Viewpoint Documentation

Introduction

Viewpoint is an AI-powered accessibility tool designed to accomplish tasks that traditional screen readers struggle to complete. By leveraging the power of AI, the tool allows you to navigate inaccessible software, read on-screen text, and view scanned or otherwise inaccessible PDF files.

Powered by Google's latest Gemini model, Viewpoint can identify UI elements and text on screen and present them in an accessible format. It is designed to run alongside your screen reader and offers four distinct modes:

UI Mode: Interact with inaccessible software.
OCR Mode: Identify all on-screen text.
Query Mode: Ask questions about anything on your screen and find specific UI elements.
PDF Reader: Read scanned or inaccessible PDF files.

Setup

Since Viewpoint is powered by Gemini, you will need a Gemini API key, which can be obtained from the link below. Google provides free access to the API with generous usage limits that should be more than sufficient for daily use of Viewpoint.

Get An API Key

After obtaining an API key, you can simply download the installer and follow the installation prompts.

When you run Viewpoint for the first time, it will prompt you for your API key. Paste it into the dialog that appears. Your API key is stored locally and never shared with anyone.

Global Hotkeys

Below is a list of common hotkeys used throughout Viewpoint.

Hotkey	Action
`Ctrl` + `Shift` + `\`	Cycle Between Modes
`Ctrl` + `Shift` + `/`	Activate Selected Mode
`Ctrl` + `Alt` + `Shift` + `V`	Open Viewpoint Settings
`Ctrl` + `Shift` + `F4`	Close Viewpoint

UI Mode

UI mode allows you to navigate inaccessible software. When activated, Viewpoint takes a screenshot and identifies any on-screen UI elements.

Once the UI has been generated, you can navigate it with Tab and Shift + Tab. Pressing Enter or Space on an element will move the mouse to it and click on it. By holding Shift when activating an element, you can double-click the element instead.

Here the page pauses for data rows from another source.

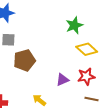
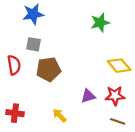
green star: (74, 25) -> (100, 23), moved

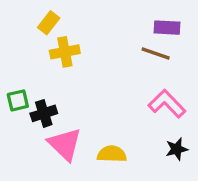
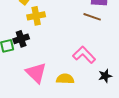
pink L-shape: (167, 104) -> (84, 55), moved
black cross: (44, 113) -> (21, 39), moved

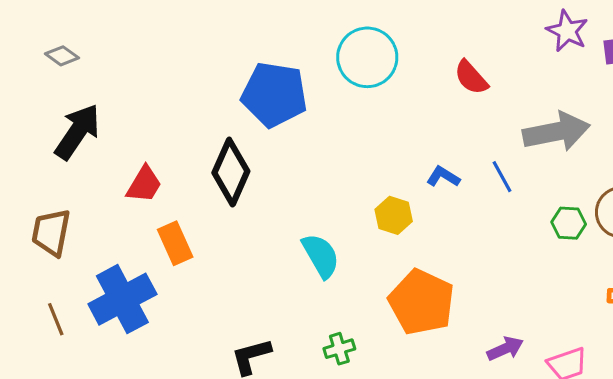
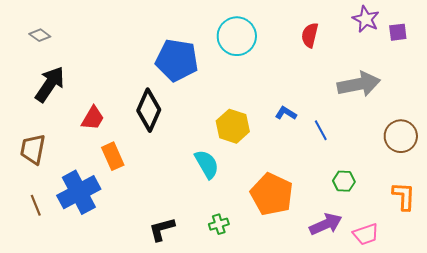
red semicircle: (471, 77) -> (310, 35), moved, turned 55
blue line: (502, 177) -> (321, 130), moved
yellow hexagon: (394, 215) -> (233, 126), moved, size x1.4
green hexagon: (569, 223) -> (344, 181), moved
purple arrow: (505, 349) -> (326, 224), size x1.4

After clicking on an element, Viewpoint will rebuild the UI after a short delay, allowing you to continuously use the mode without having to reactivate it. If you wish to exit UI mode without clicking an item, you can press Ctrl + Alt + Shift + /.

Note: For the best experience, make sure to maximize the window before activating UI Mode.

OCR Mode

OCR mode identifies all on-screen text and displays it in an accessible format. When activated, Viewpoint takes a screenshot and displays all detected text in a simple dialog.

You can navigate the dialog with standard text navigation commands. There is also a button to copy all of the detected text to the clipboard, enabling you to paste it somewhere else or save it to a file.

Note: Occasionally, the results dialog may not immediately gain focus. In such cases, you may need to use Alt + Tab to focus it before reading the detected text.

Query Mode

Query mode allows you to ask questions about what's on screen, as well as find specific UI elements.

Viewpoint takes a screenshot and presents a dialog for you to enter your query. If you requested it to find one or more UI elements, it will speak the response to your query and place the UI elements into UI mode for you to navigate between with Tab and Shift + Tab. You can interact with the elements in the same way as you would in UI mode.

If the response does not involve any UI elements, the answer will open in a dialog that can be navigated with standard text navigation commands. You can also copy the text to your clipboard to save it somewhere else.

Note: Occasionally, the results and query dialogs may not immediately gain focus. In such cases, you may need to use Alt + Tab to focus them before attempting to interact with them.

PDF Reader

The PDF reader extracts text from scanned or otherwise inaccessible PDF files and displays it in a simple dialog. When activated, Viewpoint prompts you to select the PDF file you wish to scan. After choosing a file, Viewpoint will extract and display all text in it.

Note: Occasionally, the results and file upload dialogs may not immediately gain focus. In such cases, you may need to use Alt + Tab to focus them before attempting to interact with them.